Höherer Steuerbonus für Ehrenamtliche

Bonus für Engagierte: Rückwirkend zum 1. Januar erhalten ehrenamtlich engagierte Bürger höhere Steuervorteile. (Foto: Foto: AP)

Rückwirkend zum 1. Januar erhalten ehrenamtlich engagierte Bürger höhere Steuervorteile. Der Bundesrat verabschiedete am Freitag das Gesetz zur Stärkung des bürgerschaftlichen Engagements. Wer bislang nur eine kleine Aufwandsentschädigung bekommen hat, erhält jetzt einen Steuerfreibetrag von 500 Euro im Jahr.

Verbesserungen gibt es auch bei der sogenannten Übungsleiterpauschale. Gemeinnützig, sozial oder kirchlich Tätige dürfen nun 2100 Euro pro Jahr steuerfrei im Nebenjob verdienen. Die Pauschale, bis zu der das Finanzamt auf Steuern und Sozialabgaben verzichtet, lag bislang bei jährlich 1848 Euro.
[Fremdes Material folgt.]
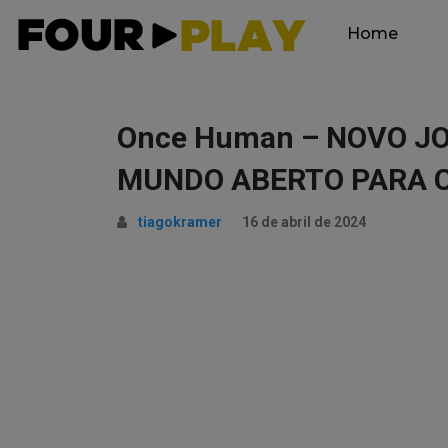
Home
Once Human – NOVO JO
MUNDO ABERTO PARA C
tiagokramer
16 de abril de 2024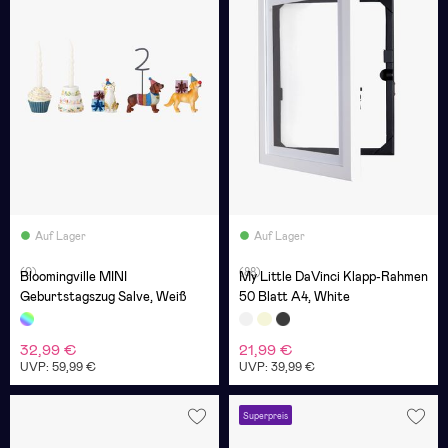
Auf Lager
Auf Lager
(0)
(88)
Bloomingville MINI
My Little DaVinci Klapp-Rahmen
Geburtstagszug Salve, Weiß
50 Blatt A4, White
32,99 €
21,99 €
UVP: 59,99 €
UVP: 39,99 €
Superpreis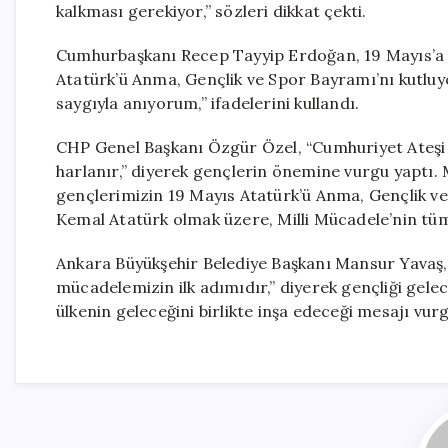
kalkması gerekiyor,” sözleri dikkat çekti.
Cumhurbaşkanı Recep Tayyip Erdoğan, 19 Mayıs’a i
Atatürk’ü Anma, Gençlik ve Spor Bayramı’nı kutluy
saygıyla anıyorum,” ifadelerini kullandı.
CHP Genel Başkanı Özgür Özel, “Cumhuriyet Ateşi 
harlanır,” diyerek gençlerin önemine vurgu yaptı. 
gençlerimizin 19 Mayıs Atatürk’ü Anma, Gençlik ve
Kemal Atatürk olmak üzere, Milli Mücadele’nin tüm
Ankara Büyükşehir Belediye Başkanı Mansur Yavaş, “
mücadelemizin ilk adımıdır,” diyerek gençliği gele
ülkenin geleceğini birlikte inşa edeceği mesajı vur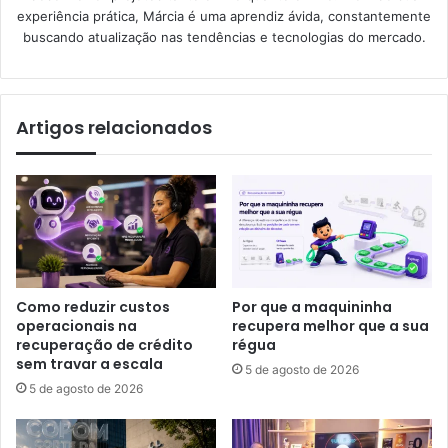
experiência prática, Márcia é uma aprendiz ávida, constantemente
buscando atualização nas tendências e tecnologias do mercado.
Artigos relacionados
Como reduzir custos
Por que a maquininha
operacionais na
recupera melhor que a sua
recuperação de crédito
régua
sem travar a escala
5 de agosto de 2026
5 de agosto de 2026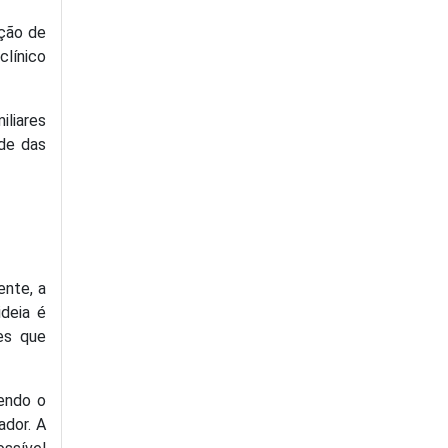
ação de
clínico
iliares
ade das
ente, a
ideia é
es que
endo o
ador. A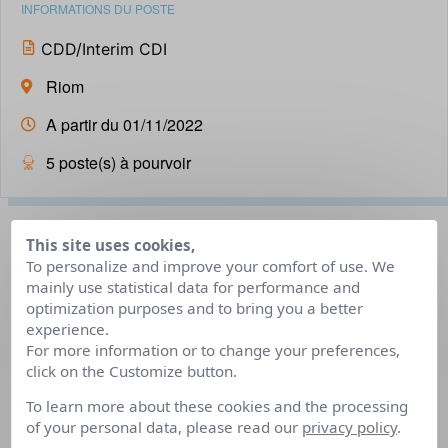
INFORMATIONS DU POSTE
CDD/Interim CDI
Riom
A partir du 01/11/2022
5 poste(s) à pourvoir
Description du poste
This site uses cookies,
To personalize and improve your comfort of use. We
mainly use statistical data for performance and
Les agents (H/F) contribuent au maintien à domicile des
optimization purposes and to bring you a better
personnes âgées, malades, handicapées ou rencontrant
experience.
For more information or to change your preferences,
des difficultés permanentes ou passagères. Apporte une
click on the Customize button.
aide dans la vie quotidienne afin de favoriser le maintien
de l’autonomie et de soulager les familles dans les
To learn more about these cookies and the processing
of your personal data, please read our
privacy policy
.
activités domestiques, dans le respect et la dignité des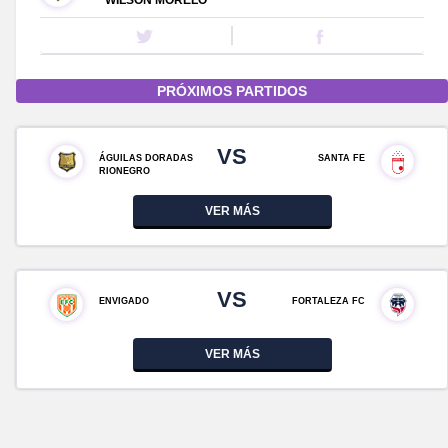
WILSON MORELO
PRÓXIMOS PARTIDOS
VS
ÁGUILAS DORADAS
SANTA FE
RIONEGRO
VER MÁS
VS
ENVIGADO
FORTALEZA FC
VER MÁS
Mit dem neuen Gesetz können jetzt auch großzügige Spender Steuern sparen: Das Finanzamt erkennt künftig bis zu 20 Prozent der Jahreseinkünfte als Sonderausgaben an - statt bisher nur fünf oder zehn Prozent. Einfache Belege gelten bis 200 statt bisher nur bis 100 Euro als Spendenquittung.

Bundesweit engagieren sich nach Angaben der Bundesregierung mehr als 23 Millionen Bürger ehrenamtlich im sozialen Bereich und in Kirchen, beim Sport, in der Kultur oder im Umweltschutz.

Höhere Steuerförderung von Mäzenen

"Hilfe für Helfer" heißt das Gesetz, mit dem der Bund die Förderung von Kultur, Sport und soziale Aufgaben aus privater Hand stärker unterstützen will. Die Länderkammer billigte am Freitag das Gesetz, das über eine höhere Steuerförderung von Mäzenen einen Boom bei gemeinnützigen Stiftungen auslösen soll.

Der Bundesverband deutscher Stiftungen rechnet daher allein in diesem Jahr mit 1000 neue Stiftungen. In den nächsten fünfzehn Jahren werde sich deren Zahl mehr als verdoppeln.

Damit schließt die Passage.